Vier große europäische
geographische Regionen treffen in Slowenien aufeinander: die Alpen, die
Dinarischen Alpen, die Pannonische Tiefebene und das Mittelmeer. Das Land
ist bergig und die Slowenen sind begeisterte Skifahrer und Wanderer. Auf der
Landesflagge ist der höchste Berg des Landes - der "dreiköpfige" Triglav
(2 864 m) - abgebildet.
Slowenien gehörte einst zur
Östereichisch-Ungarischen Monarchie. Die Hauptstadt Ljubljana wurde zu
Zeiten der Römer gegründet. Die Universität zählt über 50 000 Studenten und
trägt zum lebhaften kulturellen Leben der Stadt bei.
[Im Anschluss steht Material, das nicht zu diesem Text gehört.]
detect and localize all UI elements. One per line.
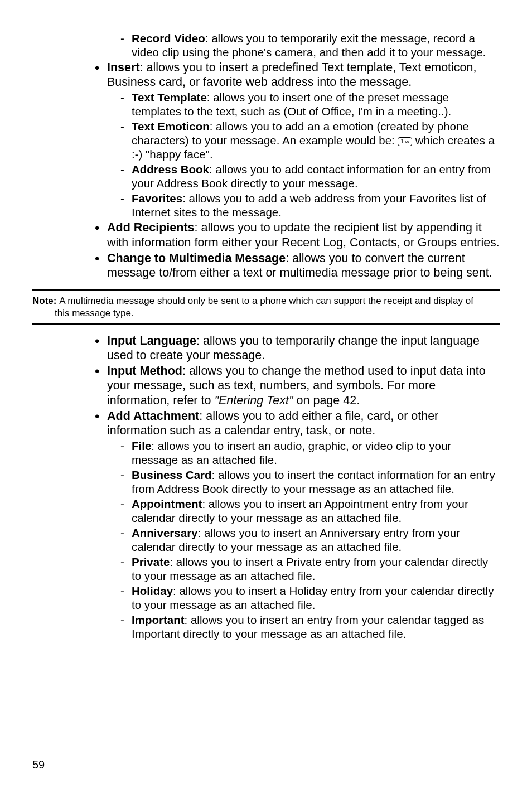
important-text: : allows you to insert an entry from you… [132, 613, 484, 640]
add-recipients-label: Add Recipients [107, 221, 195, 234]
note-line1: A multimedia message should only be sent… [59, 296, 473, 306]
private-label: Private [132, 555, 170, 568]
text-template-item: Text Template: allows you to insert one … [120, 90, 500, 118]
favorites-item: Favorites: allows you to add a web addre… [120, 191, 500, 219]
holiday-text: : allows you to insert a Holiday entry f… [132, 584, 494, 611]
input-language-label: Input Language [107, 334, 196, 347]
text-template-label: Text Template [132, 91, 207, 104]
add-attachment-item: Add Attachment: allows you to add either… [95, 409, 500, 641]
page-number: 59 [32, 758, 45, 771]
record-video-item: Record Video: allows you to temporarily … [120, 31, 500, 59]
private-text: : allows you to insert a Private entry f… [132, 555, 488, 582]
text-emoticon-label: Text Emoticon [132, 120, 210, 133]
business-card-label: Business Card [132, 468, 212, 481]
holiday-item: Holiday: allows you to insert a Holiday … [120, 584, 500, 612]
insert-text: : allows you to insert a predefined Text… [107, 61, 476, 89]
insert-label: Insert [107, 61, 140, 74]
business-card-item: Business Card: allows you to insert the … [120, 468, 500, 496]
file-item: File: allows you to insert an audio, gra… [120, 439, 500, 467]
input-method-label: Input Method [107, 364, 182, 378]
appointment-label: Appointment [132, 497, 202, 510]
appointment-item: Appointment: allows you to insert an App… [120, 497, 500, 525]
private-item: Private: allows you to insert a Private … [120, 555, 500, 583]
address-book-label: Address Book [132, 163, 209, 176]
phone-key-icon: 1 ∞ [398, 137, 412, 146]
favorites-label: Favorites [132, 192, 182, 205]
holiday-label: Holiday [132, 584, 173, 597]
favorites-text: : allows you to add a web address from y… [132, 192, 486, 219]
file-text: : allows you to insert an audio, graphic… [132, 439, 451, 466]
important-item: Important: allows you to insert an entry… [120, 613, 500, 641]
insert-item: Insert: allows you to insert a predefine… [95, 60, 500, 219]
address-book-item: Address Book: allows you to add contact … [120, 162, 500, 190]
note-block: Note: A multimedia message should only b… [32, 289, 500, 325]
add-recipients-item: Add Recipients: allows you to update the… [95, 220, 500, 249]
input-method-text2: on page 42. [297, 394, 360, 407]
note-prefix: Note: [32, 296, 59, 306]
input-method-italic: "Entering Text" [214, 394, 296, 407]
note-line2: this message type. [32, 307, 500, 319]
text-emoticon-item: Text Emoticon: allows you to add an a em… [120, 119, 500, 161]
change-multimedia-label: Change to Multimedia Message [107, 252, 286, 265]
change-multimedia-item: Change to Multimedia Message: allows you… [95, 251, 500, 280]
anniversary-item: Anniversary: allows you to insert an Ann… [120, 526, 500, 554]
add-attachment-label: Add Attachment [107, 409, 199, 423]
input-method-item: Input Method: allows you to change the m… [95, 364, 500, 408]
important-label: Important [132, 613, 185, 626]
record-video-label: Record Video [132, 32, 205, 45]
input-language-item: Input Language: allows you to temporaril… [95, 333, 500, 362]
anniversary-label: Anniversary [132, 526, 198, 539]
file-label: File [132, 439, 151, 452]
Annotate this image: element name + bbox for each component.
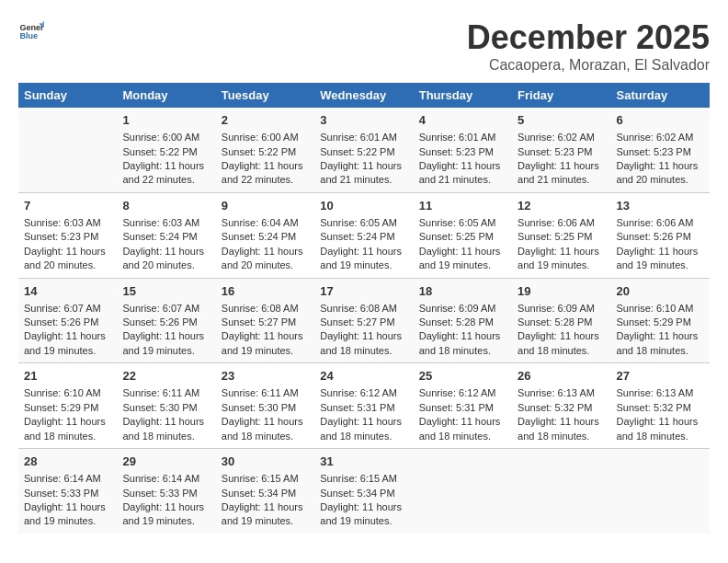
day-info: and 19 minutes. [122,514,210,528]
day-number: 20 [617,283,704,300]
day-info: and 19 minutes. [24,514,111,528]
calendar-cell: 3Sunrise: 6:01 AMSunset: 5:22 PMDaylight… [314,108,413,192]
day-info: Sunset: 5:32 PM [617,401,704,415]
calendar-cell [512,449,610,534]
day-info: Daylight: 11 hours [222,245,309,259]
day-info: and 19 minutes. [518,259,605,272]
day-number: 2 [222,112,309,129]
day-info: and 18 minutes. [617,430,704,443]
day-info: Sunset: 5:26 PM [122,316,210,329]
day-number: 14 [24,283,111,300]
day-info: Daylight: 11 hours [518,159,605,173]
day-number: 12 [518,198,605,214]
day-info: and 18 minutes. [617,344,704,358]
calendar-cell: 22Sunrise: 6:11 AMSunset: 5:30 PMDayligh… [117,363,215,449]
day-info: and 22 minutes. [122,173,210,187]
day-info: and 18 minutes. [320,344,407,358]
day-info: Sunrise: 6:01 AM [419,131,506,144]
day-info: and 18 minutes. [320,430,407,443]
day-number: 19 [518,283,605,300]
day-info: Sunrise: 6:04 AM [222,216,309,230]
day-info: Daylight: 11 hours [122,500,210,514]
day-info: Daylight: 11 hours [320,500,407,514]
calendar-cell: 23Sunrise: 6:11 AMSunset: 5:30 PMDayligh… [216,363,314,449]
day-info: Daylight: 11 hours [518,245,605,259]
day-info: Daylight: 11 hours [122,415,210,429]
day-info: Daylight: 11 hours [617,329,704,343]
day-info: and 21 minutes. [419,173,506,187]
day-info: Daylight: 11 hours [222,329,309,343]
day-info: Sunrise: 6:09 AM [419,302,506,316]
day-info: and 20 minutes. [122,259,210,272]
calendar-cell: 8Sunrise: 6:03 AMSunset: 5:24 PMDaylight… [117,192,215,278]
calendar-cell: 12Sunrise: 6:06 AMSunset: 5:25 PMDayligh… [512,192,610,278]
day-number: 13 [617,198,704,214]
calendar-cell: 28Sunrise: 6:14 AMSunset: 5:33 PMDayligh… [18,449,117,534]
day-info: Sunset: 5:24 PM [320,230,407,244]
calendar-cell: 24Sunrise: 6:12 AMSunset: 5:31 PMDayligh… [314,363,413,449]
day-info: Sunset: 5:34 PM [320,487,407,500]
day-info: Daylight: 11 hours [320,159,407,173]
calendar-table: SundayMondayTuesdayWednesdayThursdayFrid… [18,83,710,534]
day-info: and 22 minutes. [222,173,309,187]
day-info: Sunset: 5:29 PM [24,401,111,415]
day-info: Sunrise: 6:15 AM [320,472,407,486]
day-info: Sunrise: 6:02 AM [518,131,605,144]
day-info: Daylight: 11 hours [24,500,111,514]
day-info: Daylight: 11 hours [122,329,210,343]
day-info: Sunrise: 6:05 AM [419,216,506,230]
day-number: 29 [122,454,210,470]
day-info: Sunset: 5:30 PM [222,401,309,415]
day-info: Sunset: 5:22 PM [320,145,407,159]
day-info: Sunset: 5:22 PM [222,145,309,159]
day-info: Sunset: 5:33 PM [24,487,111,500]
calendar-week-row: 1Sunrise: 6:00 AMSunset: 5:22 PMDaylight… [18,108,710,192]
day-info: and 19 minutes. [419,259,506,272]
day-info: Sunset: 5:28 PM [518,316,605,329]
day-info: Sunset: 5:29 PM [617,316,704,329]
day-info: Sunrise: 6:15 AM [222,472,309,486]
day-info: Sunset: 5:24 PM [222,230,309,244]
calendar-cell: 7Sunrise: 6:03 AMSunset: 5:23 PMDaylight… [18,192,117,278]
day-info: Sunset: 5:32 PM [518,401,605,415]
day-info: Sunset: 5:26 PM [24,316,111,329]
calendar-cell: 13Sunrise: 6:06 AMSunset: 5:26 PMDayligh… [611,192,710,278]
day-number: 11 [419,198,506,214]
day-number: 16 [222,283,309,300]
calendar-cell: 6Sunrise: 6:02 AMSunset: 5:23 PMDaylight… [611,108,710,192]
weekday-header-friday: Friday [512,83,610,108]
day-info: and 18 minutes. [222,430,309,443]
weekday-header-wednesday: Wednesday [314,83,413,108]
day-number: 23 [222,368,309,385]
day-number: 6 [617,112,704,129]
day-info: Sunrise: 6:09 AM [518,302,605,316]
day-number: 5 [518,112,605,129]
day-info: Sunset: 5:31 PM [419,401,506,415]
day-number: 4 [419,112,506,129]
day-number: 9 [222,198,309,214]
day-info: Sunrise: 6:07 AM [122,302,210,316]
day-number: 30 [222,454,309,470]
day-number: 7 [24,198,111,214]
day-info: Sunrise: 6:06 AM [617,216,704,230]
day-number: 31 [320,454,407,470]
day-info: and 20 minutes. [222,259,309,272]
day-info: Sunrise: 6:01 AM [320,131,407,144]
day-info: and 18 minutes. [419,344,506,358]
day-info: Sunrise: 6:10 AM [617,302,704,316]
day-info: Daylight: 11 hours [617,159,704,173]
logo: General Blue [18,18,44,44]
calendar-cell [611,449,710,534]
day-info: Sunset: 5:23 PM [518,145,605,159]
weekday-header-saturday: Saturday [611,83,710,108]
day-info: Sunset: 5:30 PM [122,401,210,415]
day-info: Sunset: 5:22 PM [122,145,210,159]
day-info: and 19 minutes. [222,344,309,358]
calendar-cell: 31Sunrise: 6:15 AMSunset: 5:34 PMDayligh… [314,449,413,534]
day-info: Daylight: 11 hours [419,415,506,429]
day-number: 18 [419,283,506,300]
weekday-header-thursday: Thursday [414,83,512,108]
calendar-cell: 18Sunrise: 6:09 AMSunset: 5:28 PMDayligh… [414,278,512,363]
day-info: Sunrise: 6:08 AM [222,302,309,316]
day-number: 26 [518,368,605,385]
Die Industrie bringt
vor allem Kraftfahrzeugteile, chemische Erzeugnisse, Elektronik, elektrische
Geräte, Metallwaren, Textilwaren und Möbel hervor.
Zu den größten
Touristenattraktionen zählen die berühmten Höhlen von Postojna mit ihrem
Dekor aus Stalaktiten und Stalagmiten. Wandmalereien belegen, dass bereits
1213 die ersten Touristen die Höhlen besichtigten.
Die slowenische Küche ist
stark durch die Nachbarländer geprägt: Aus Österreich kommen Strudel
und Wiener Schnitzel, Italien hat mit Risotto und Ravioli und Ungarn
mit Gulasch einen Beitrag geleistet. Typisch slowenisch ist Potica,
ein besonderer Kuchen, der in Deutschland auch Nuspotize genannt wird.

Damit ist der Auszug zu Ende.